The full three-zone architecture is a project. Teams without budget for the full project still benefit from incremental moves in its direction.

  1. Move the agent runtime into a container.

    Even a single container with the operator's identity is better than running inline. The container boundary creates a place where additional restrictions can later be added.

  2. Mount the analysed target read-only.

    Cheapest single improvement. A successful prompt injection that attempts to modify the target fails by filesystem permission rather than by the agent's judgement.

  3. Apply an egress allow-list at the container boundary.

    The container reaches only the endpoints the workload requires; everything else is refused at the network layer. Many container platforms make this a single configuration change.

  4. Replace direct credential injection with broker-mediated minting.

    The credential vault or workload-identity mechanism issues credentials to the broker on demand; the broker invokes the tool on the agent's behalf. The agent never sees the credential directly.

  5. Cap session duration and resource use.

    An agent session terminates automatically after a bounded window. Resource limits (CPU, memory, disk) prevent runaway behaviour.

The pattern is mature in other industries.

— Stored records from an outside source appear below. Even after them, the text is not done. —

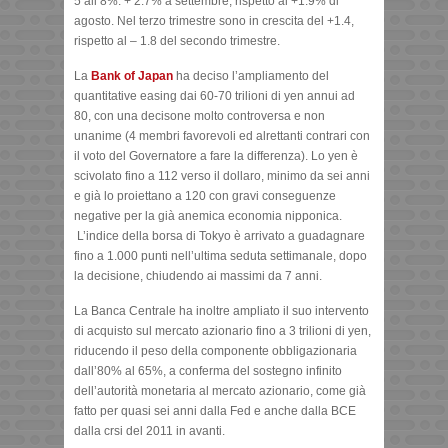
5 all’8%: + 2.7% a settembre, rispetto al +1.9% di
agosto. Nel terzo trimestre sono in crescita del +1.4,
rispetto al – 1.8 del secondo trimestre.
La
Bank of Japan
ha deciso l’ampliamento del
quantitative easing dai 60-70 trilioni di yen annui ad
80, con una decisone molto controversa e non
unanime (4 membri favorevoli ed alrettanti contrari con
il voto del Governatore a fare la differenza). Lo yen è
scivolato fino a 112 verso il dollaro, minimo da sei anni
e già lo proiettano a 120 con gravi conseguenze
negative per la già anemica economia nipponica.
L’indice della borsa di Tokyo è arrivato a guadagnare
fino a 1.000 punti nell’ultima seduta settimanale, dopo
la decisione, chiudendo ai massimi da 7 anni.
La Banca Centrale ha inoltre ampliato il suo intervento
di acquisto sul mercato azionario fino a 3 trilioni di yen,
riducendo il peso della componente obbligazionaria
dall’80% al 65%, a conferma del sostegno infinito
dell’autorità monetaria al mercato azionario, come già
fatto per quasi sei anni dalla Fed e anche dalla BCE
dalla crsi del 2011 in avanti.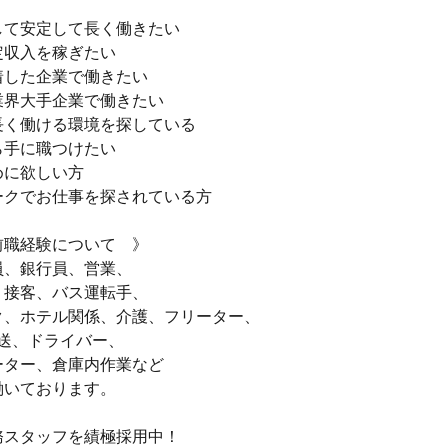
して安定して長く働きたい
定収入を稼ぎたい
着した企業で働きたい
業界大手企業で働きたい
長く働ける環境を探している
ら手に職つけたい
めに欲しい方
ークでお仕事を探されている方
前職経験について 》
員、銀行員、営業、
、接客、バス運転手、
ク、ホテル関係、介護、フリーター、
運送、ドライバー、
ーター、倉庫内作業など
働いております。
務スタッフを績極採用中！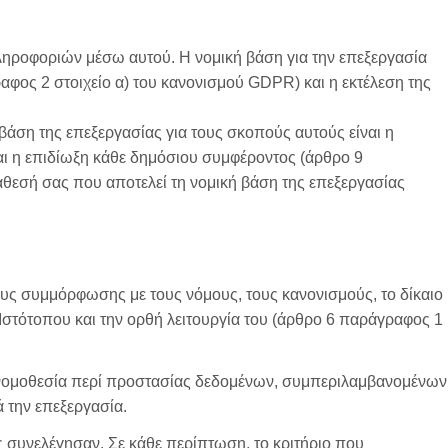
 πληροφοριών μέσω αυτού. Η νομική βάση για την επεξεργασία
φος 2 στοιχείο α) του κανονισμού GDPR) και η εκτέλεση της
άση της επεξεργασίας για τους σκοπούς αυτούς είναι η
αι η επιδίωξη κάθε δημόσιου συμφέροντος (άρθρο 9
θεσή σας που αποτελεί τη νομική βάση της επεξεργασίας
ους συμμόρφωσης με τους νόμους, τους κανονισμούς, το δίκαιο
 Ιστότοπου και την ορθή λειτουργία του (άρθρο 6 παράγραφος 1
νομοθεσία περί προστασίας δεδομένων, συμπεριλαμβανομένων
ά την επεξεργασία.
ς συνελέγησαν. Σε κάθε περίπτωση, το κριτήριο που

Browser sandboxes, container runtimes, and CI runners all solved versions of this problem before. Adopting their architectural patterns for agent runtimes does not require new invention — only the recognition that an AI agent is the same kind of workload.

A practical checklist

Test your own agent in ten minutes

The fastest way to find out whether this anti-pattern is present in your own system is to ask an AI coding assistant to look for it. Run the prompt below in a fresh chat session, on its own — and judge the system by what the code actually does, not by what its documentation claims.

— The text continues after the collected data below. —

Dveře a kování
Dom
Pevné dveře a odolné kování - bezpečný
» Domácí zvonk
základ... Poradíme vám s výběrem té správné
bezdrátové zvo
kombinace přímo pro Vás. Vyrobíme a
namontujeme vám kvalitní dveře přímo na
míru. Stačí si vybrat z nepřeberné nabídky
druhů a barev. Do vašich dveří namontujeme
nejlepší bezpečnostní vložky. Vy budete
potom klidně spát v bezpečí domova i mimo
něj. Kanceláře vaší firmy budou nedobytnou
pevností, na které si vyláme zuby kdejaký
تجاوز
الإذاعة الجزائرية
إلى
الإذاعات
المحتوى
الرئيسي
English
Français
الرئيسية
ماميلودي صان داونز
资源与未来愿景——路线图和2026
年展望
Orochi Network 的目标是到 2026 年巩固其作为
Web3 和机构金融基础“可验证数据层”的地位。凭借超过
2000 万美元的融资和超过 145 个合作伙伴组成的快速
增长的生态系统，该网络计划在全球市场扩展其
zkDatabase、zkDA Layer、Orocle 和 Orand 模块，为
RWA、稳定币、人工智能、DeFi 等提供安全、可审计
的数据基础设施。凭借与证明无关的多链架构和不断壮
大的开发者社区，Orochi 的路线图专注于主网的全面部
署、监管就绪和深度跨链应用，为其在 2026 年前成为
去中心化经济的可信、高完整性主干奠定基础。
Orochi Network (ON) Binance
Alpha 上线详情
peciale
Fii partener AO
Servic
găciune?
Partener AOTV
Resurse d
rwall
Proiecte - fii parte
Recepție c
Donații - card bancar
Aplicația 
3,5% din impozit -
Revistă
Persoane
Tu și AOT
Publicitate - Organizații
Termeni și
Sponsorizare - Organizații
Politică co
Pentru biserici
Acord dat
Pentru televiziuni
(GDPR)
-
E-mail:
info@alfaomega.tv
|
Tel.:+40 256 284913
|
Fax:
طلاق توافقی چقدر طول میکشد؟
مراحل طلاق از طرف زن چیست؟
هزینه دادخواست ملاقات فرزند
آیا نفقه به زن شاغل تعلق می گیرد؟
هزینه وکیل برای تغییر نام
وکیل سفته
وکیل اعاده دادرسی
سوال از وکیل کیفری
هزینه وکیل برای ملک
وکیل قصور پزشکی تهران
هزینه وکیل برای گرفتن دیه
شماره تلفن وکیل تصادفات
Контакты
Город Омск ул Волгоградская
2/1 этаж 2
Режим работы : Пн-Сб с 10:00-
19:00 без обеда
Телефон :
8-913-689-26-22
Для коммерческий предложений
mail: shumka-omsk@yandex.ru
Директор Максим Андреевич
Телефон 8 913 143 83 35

Search the whole repository to find where this applies — do not
wait for me to list files. Ignore generated, vendored, and dependency
folders (build output, node_modules, vendor). Identify every location
the failure mode below could occur, read those files in full before
you judge, and list the search terms you used so I can confirm nothing
was missed.

You are looking for one specific failure mode: the agent executes
in the same security context as the operator who launched it (same
OS user, same cloud identity, same file system permissions, same
process), rather than in a sandbox / separate identity with a
narrower set of permissions.

Respond with exactly these four sections:
1. VERDICT: one of [present / not present / unclear]
2. EVIDENCE: file path + line numbers + a one-line quote per claim
3. WHY IT MATTERS: two sentences, plain English
4. FIX: a concrete change, with a short before/after code snippet
   if applicable. If "unclear", list the one piece of context you
   need to decide.

Insist on the four-part answer: a verdict with a file path, a line number, and a one-line quote is something you can act on; a verdict on its own is just an opinion. If the result is present, the FIX section is your starting point — run the agent in a sandbox or under a separate identity with a narrower set of permissions than the operator. Re-run the same prompt after the change to confirm the verdict flips to not present.

Conclusion

The Shared Identity Runtime is the default because it is the easiest design — and because most agent frameworks ship it as the only design. Replacing it is engineering effort, not breakthrough research; the patterns are well-established in adjacent industries. For workloads where the consequences of an unbounded blast radius are unacceptable, the work is overdue.

The right reflex for any new agent deployment is to ask: what is the worst this agent could do if it were compromised? If the answer is "whatever the operator could do," the architecture has not yet been designed.

References & further reading

  1. NIST SP 800-207 — Zero Trust Architecture — trust-zone principles applied to systems with mediated access.
  2. OWASP Top 10 for LLM Applications — particularly LLM06: Excessive Agency as it applies to runtime scope.
  3. Microsoft Zero Trust guidance — "assume breach" applied to AI runtimes.
  4. NIST AI Risk Management Framework — system-boundary considerations for AI components.
  5. Sandbox isolation patterns — surveys of approaches across browsers, runtimes, and CI systems applicable to agent design.